La propagación de un incendio rara vez se limita al punto donde se inicia. El fuego busca caminos: sube por una fachada, salta a la cubierta contigua, cruza una medianera hacia el edificio de al lado. Para impedir esa expansión existen las franjas cortafuegos, uno de los elementos de protección pasiva más exigidos por la normativa española y, a la vez, uno de los peor entendidos. En este artículo explicamos qué son, qué obliga el CTE DB-SI y el RSCIEI, con qué materiales se ejecutan y cómo deben mantenerse en naves industriales y edificios.

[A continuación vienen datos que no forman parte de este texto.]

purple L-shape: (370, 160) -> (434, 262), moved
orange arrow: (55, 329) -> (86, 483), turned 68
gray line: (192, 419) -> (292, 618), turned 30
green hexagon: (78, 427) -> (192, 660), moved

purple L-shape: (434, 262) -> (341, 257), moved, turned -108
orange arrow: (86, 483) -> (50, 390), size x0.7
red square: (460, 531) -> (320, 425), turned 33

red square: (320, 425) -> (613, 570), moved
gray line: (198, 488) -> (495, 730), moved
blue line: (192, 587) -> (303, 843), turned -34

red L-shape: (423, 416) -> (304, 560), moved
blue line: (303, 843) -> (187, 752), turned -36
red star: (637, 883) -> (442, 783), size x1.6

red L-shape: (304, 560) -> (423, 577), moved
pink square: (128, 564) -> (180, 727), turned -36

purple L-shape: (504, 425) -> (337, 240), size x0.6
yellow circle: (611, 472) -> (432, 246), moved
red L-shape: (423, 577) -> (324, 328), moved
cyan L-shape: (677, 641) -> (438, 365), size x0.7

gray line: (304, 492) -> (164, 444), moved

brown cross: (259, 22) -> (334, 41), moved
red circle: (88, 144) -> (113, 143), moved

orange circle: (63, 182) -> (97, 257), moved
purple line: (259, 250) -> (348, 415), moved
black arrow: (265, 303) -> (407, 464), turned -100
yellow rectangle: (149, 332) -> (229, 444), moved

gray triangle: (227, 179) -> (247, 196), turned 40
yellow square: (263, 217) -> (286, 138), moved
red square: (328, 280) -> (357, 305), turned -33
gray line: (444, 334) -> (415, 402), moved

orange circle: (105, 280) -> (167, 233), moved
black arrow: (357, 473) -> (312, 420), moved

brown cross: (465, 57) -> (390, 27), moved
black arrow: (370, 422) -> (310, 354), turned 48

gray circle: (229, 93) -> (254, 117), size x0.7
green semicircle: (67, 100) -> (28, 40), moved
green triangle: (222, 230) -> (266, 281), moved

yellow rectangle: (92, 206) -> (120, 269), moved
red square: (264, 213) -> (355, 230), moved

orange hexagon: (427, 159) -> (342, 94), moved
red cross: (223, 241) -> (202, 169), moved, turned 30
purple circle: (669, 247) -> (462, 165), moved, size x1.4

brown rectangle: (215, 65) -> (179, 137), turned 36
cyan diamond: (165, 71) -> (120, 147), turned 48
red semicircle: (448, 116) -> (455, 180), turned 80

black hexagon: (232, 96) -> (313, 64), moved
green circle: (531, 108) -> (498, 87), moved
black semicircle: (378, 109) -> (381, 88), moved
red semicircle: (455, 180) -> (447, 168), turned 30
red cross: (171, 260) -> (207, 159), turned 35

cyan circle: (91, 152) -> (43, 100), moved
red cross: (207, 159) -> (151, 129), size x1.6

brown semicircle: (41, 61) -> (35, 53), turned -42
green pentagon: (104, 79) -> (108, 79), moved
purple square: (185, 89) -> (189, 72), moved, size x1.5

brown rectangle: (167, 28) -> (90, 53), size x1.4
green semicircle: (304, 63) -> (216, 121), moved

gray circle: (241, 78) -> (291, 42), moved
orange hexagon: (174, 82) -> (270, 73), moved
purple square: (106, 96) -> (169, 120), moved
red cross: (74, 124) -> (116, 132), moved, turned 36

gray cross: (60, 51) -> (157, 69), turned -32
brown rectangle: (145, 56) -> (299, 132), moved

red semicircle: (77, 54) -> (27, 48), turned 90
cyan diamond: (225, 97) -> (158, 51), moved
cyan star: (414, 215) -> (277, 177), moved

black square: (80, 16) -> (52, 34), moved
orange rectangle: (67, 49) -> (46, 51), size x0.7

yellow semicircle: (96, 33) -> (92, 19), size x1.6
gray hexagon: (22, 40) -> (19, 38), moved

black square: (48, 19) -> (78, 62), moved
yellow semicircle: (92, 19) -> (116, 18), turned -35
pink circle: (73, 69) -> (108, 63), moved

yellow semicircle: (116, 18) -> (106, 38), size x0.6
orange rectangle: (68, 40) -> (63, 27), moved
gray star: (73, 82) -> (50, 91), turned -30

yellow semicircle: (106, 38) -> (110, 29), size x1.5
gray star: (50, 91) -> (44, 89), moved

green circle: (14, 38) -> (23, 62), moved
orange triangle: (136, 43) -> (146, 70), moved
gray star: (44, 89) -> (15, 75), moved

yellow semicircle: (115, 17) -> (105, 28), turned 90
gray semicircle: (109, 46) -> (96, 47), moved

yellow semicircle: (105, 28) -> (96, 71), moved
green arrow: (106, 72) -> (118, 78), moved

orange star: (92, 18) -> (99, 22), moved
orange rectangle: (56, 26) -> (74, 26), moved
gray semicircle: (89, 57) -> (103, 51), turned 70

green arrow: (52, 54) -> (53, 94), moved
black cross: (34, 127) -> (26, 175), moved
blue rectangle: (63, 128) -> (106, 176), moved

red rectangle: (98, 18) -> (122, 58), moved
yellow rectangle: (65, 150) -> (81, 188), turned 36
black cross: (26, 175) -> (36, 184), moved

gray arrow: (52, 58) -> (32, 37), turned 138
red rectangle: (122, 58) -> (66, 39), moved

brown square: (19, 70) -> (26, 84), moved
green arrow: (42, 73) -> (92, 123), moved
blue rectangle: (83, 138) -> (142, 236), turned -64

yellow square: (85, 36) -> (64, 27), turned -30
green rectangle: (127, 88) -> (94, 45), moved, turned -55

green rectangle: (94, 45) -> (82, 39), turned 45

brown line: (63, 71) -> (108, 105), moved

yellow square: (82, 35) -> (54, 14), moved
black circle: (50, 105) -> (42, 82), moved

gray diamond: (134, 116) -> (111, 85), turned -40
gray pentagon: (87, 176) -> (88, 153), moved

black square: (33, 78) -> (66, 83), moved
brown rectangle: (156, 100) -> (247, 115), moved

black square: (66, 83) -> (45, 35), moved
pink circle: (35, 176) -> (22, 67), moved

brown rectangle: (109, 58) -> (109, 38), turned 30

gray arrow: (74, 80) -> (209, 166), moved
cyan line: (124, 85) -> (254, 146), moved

Qué es una franja cortafuegos y para qué sirve
Una franja cortafuegos es una banda continua de material resistente al fuego que se dispone en un elemento constructivo (fachada, cubierta o medianera) para limitar la propagación del incendio de un sector a otro, de una planta a la superior o de un edificio a otro colindante. Su función no es aguantar la carga estructural, sino crear una barrera térmica y física que impida que las llamas y los gases calientes salten esa distancia crítica.
El principio es sencillo: el fuego, cuando rompe una ventana o atraviesa una cubierta, tiende a proyectarse hacia arriba y hacia los lados. Si en ese recorrido encuentra una franja con una determinada resistencia al fuego —expresada como EI (integridad y aislamiento) durante un número de minutos—, se le niega el paso durante el tiempo necesario para la evacuación y la intervención de los bomberos. Las franjas trabajan, por tanto, sobre dos frentes de la seguridad contra incendios: la propagación exterior (entre edificios y por fachada/cubierta) y la propagación interior (entre sectores de un mismo edificio).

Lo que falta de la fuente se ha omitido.